Тараканов засунул руки в карманы пальто и долго ходил по берегу. Наконец сказал:
– Надобно делать провокацию. Господи, как же мне это слово не нравится, какие тяжкие воспоминания навевает![50]
Часть 4
Глава 1
Сколько раз Мечислав Николаевич пересекал границу Российской империи, а все никак не мог привыкнуть к стремительной перемене дат. Только что, час назад, было двадцать пятое, и вдруг, бах, – опять двенадцатое. Двенадцатое мая, которое пережил еще две недели назад!
Он не был дома уже больше месяца и должен был пробыть в командировке еще по крайней мере столько же. Ему ужасно хотелось обнять Таню, полежать в своей кровати, пройтись по Невскому, пообедать в «Вене». И такая возможность была, но он поехал в Москву и не выходил из кабинета Шабельского до тех пор, пока не получил с него слова, что Володко будет отпущена сразу же, как только пересечет границу империи.
В первый день лета 1913 года, после обеденного перерыва, Колмаков сидел в своем кабинете и разбирал бумаги. В дверь осторожно постучали.
– Войдите.
Дверь отворилась. На пороге возник плотный невысокий мужчина лет пятидесяти, с роскошными рыжеватыми усами, гладко бритым подбородком, одетый в чесучовый костюм последней моды и соломенное канотье. На белой, холеной руке мужчины поблескивал крупный бриллиант.
– Господин начальник?
– Да. С кем имею честь?
– Надворный советник Кунцевич. Слышали про такого?
Колмаков поднялся со стула.
– Конечно, слышал! Очень рад-с. Заходите, присаживайтесь, где вам удобно. Чайку?
– Благодарю. – Кунцевич тяжело сел на стул у стола начальника. – Ревматизм проклятый, – пожаловался он, держась за спину, – сыро на пароходе, вот он и разыгрался. От чая не откажусь.
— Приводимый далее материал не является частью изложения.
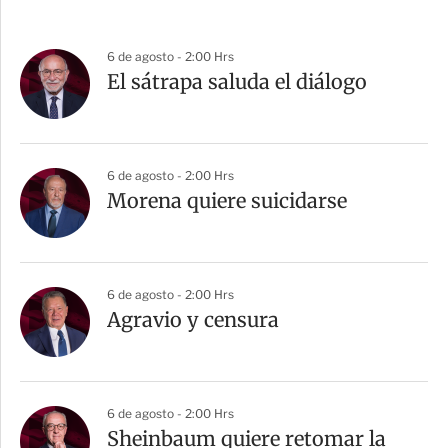
6 de agosto - 2:00 Hrs
El sátrapa saluda el diálogo
6 de agosto - 2:00 Hrs
Morena quiere suicidarse
6 de agosto - 2:00 Hrs
Agravio y censura
6 de agosto - 2:00 Hrs
Sheinbaum quiere retomar la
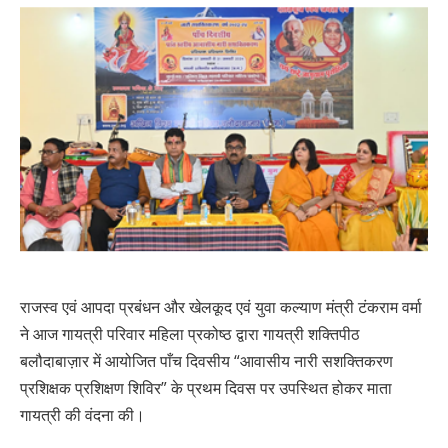
राजस्व एवं आपदा प्रबंधन और खेलकूद एवं युवा कल्याण मंत्री टंकराम वर्मा
ने आज गायत्री परिवार महिला प्रकोष्ठ द्वारा गायत्री शक्तिपीठ
बलौदाबाज़ार में आयोजित पाँच दिवसीय “आवासीय नारी सशक्तिकरण
प्रशिक्षक प्रशिक्षण शिविर” के प्रथम दिवस पर उपस्थित होकर माता
गायत्री की वंदना की।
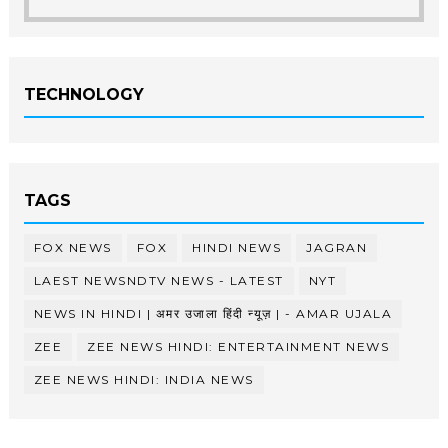
TECHNOLOGY
TAGS
FOX NEWS
FOX
HINDI NEWS
JAGRAN
LAEST NEWSNDTV NEWS - LATEST
NYT
NEWS IN HINDI | अमर उजाला हिंदी न्यूज़ | - AMAR UJALA
ZEE
ZEE NEWS HINDI: ENTERTAINMENT NEWS
ZEE NEWS HINDI: INDIA NEWS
А если коньячку туда плеснете, будет совсем чудесно.
– Сию минуту! – Колмаков позвонил и отдал явившемуся на вызов китайцу распоряжение насчет самовара.
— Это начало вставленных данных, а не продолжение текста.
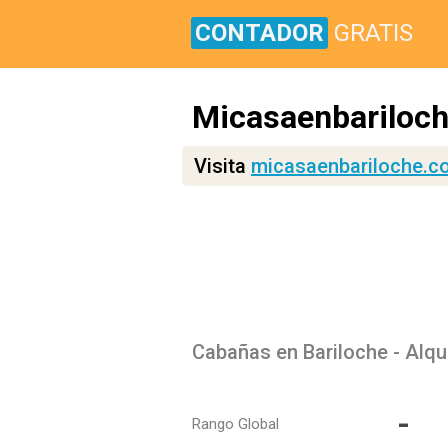
CONTADOR
GRATIS
Micasaenbariloch
Visita
micasaenbariloche.c
Cabañas en Bariloche - Alqu
-
Rango Global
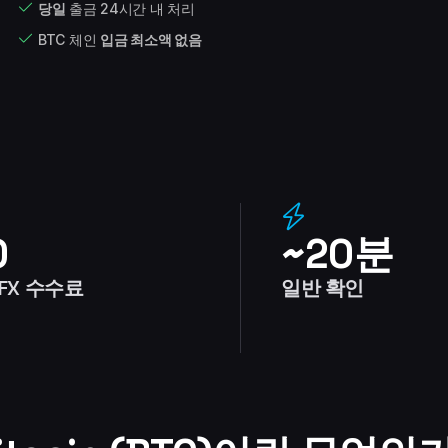
당일
출금 24시간 내 처리
BTC 체인
입금 최소액 없음
0
~20분
TFX 수수료
일반 확인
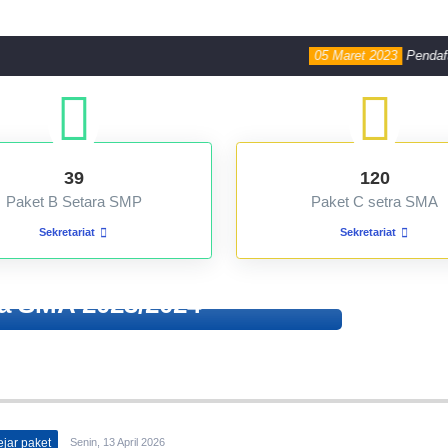
05 Maret 2023
Pendaftaran Sisw
39
120
Paket B Setara SMP
Paket C setra SMA
Sekretariat
Sekretariat
ra SMA 2023/2024
jar paket
Senin, 13 April 2026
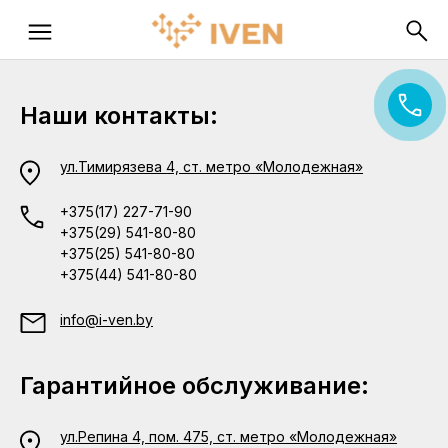
Наши контакты:
ул.Тимирязева 4, ст. метро «Молодежная»
+375(17) 227-71-90
+375(29) 541-80-80
+375(25) 541-80-80
+375(44) 541-80-80
info@i-ven.by
Гарантийное обслуживание:
ул.Репина 4, пом. 475, ст. метро «Молодежная»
– А я, знаете ли, прямиком из Парижа к вам. Ах, Париж, Париж! Люблю этот город. Да-с… Верите, когда уезжал, чуть не плакал, так расставаться не хотелось… Ну да ладно, не будем о грустном. Осипа Григорьевича где можно увидеть?
Когда Кунцевич вошел в дом матери Бамбука, Тараканов чуть не бросился ему на шею:
– Мечислав Николаевич, наконец-то!
Надворный советник внимательно посмотрел в глаза коллеги, потом взял руками за туловище и развернул.
– Слава Богу, нет! – воскликнул он.
– Чего нет, Мечислав Николаевич? – недоуменно спросил коллежский секретарь.
– Косички нет, и глаза узкими не стали! А то я уж думал, что вы здесь совсем обкитаились.
Сыщики засмеялись.
– Однако какую вы бородищу себе отрастили! Отчего не бреетесь? – спросил столичный гость, протягивая Тараканову руку.
– Для конспирации, ваше высокоблагородие, я же до сих пор в мертвецах числюсь, – ответил Осип Григорьевич, тряся десницу начальника.
– Скоро, скоро вы воскреснете!
– Давайте тогда выпьем за встречу и за предстоящее воскрешение. Позвольте угостить вас здешним ликером, – предложил Осип Григорьевич. – Напиток великолепный, если, конечно, покупать его в проверенном месте.
– А уж как начал Левенталь каяться, так и покаялся до конца. Вы знаете, мне иной раз удается довести людей до полного сознания, все-таки более двадцати лет в сыске. – Мечислав Николаевич самодовольно ухмыльнулся и опрокинул очередную рюмку с ликером. – Да-с, ликерчик действительно весьма недурен. Конечно, немаловажную роль в том, что Роберт Иванович так недолго держал язык за зубами, сыграли и ваши здешние успехи, Осип Григорьевич. Кстати, Шабельский мне сказал, что вы свой рапорт ему по военному беспроволочному телеграфу переправили. Как вам это удалось?
– Лука Дмитриевич добился приема у господина военного губернатора, рассказал о наших злоключениях, показал мой открытый лист, подписанный господином директором Департамента полиции. Его превосходительство проникся и позволил воспользоваться военной связью.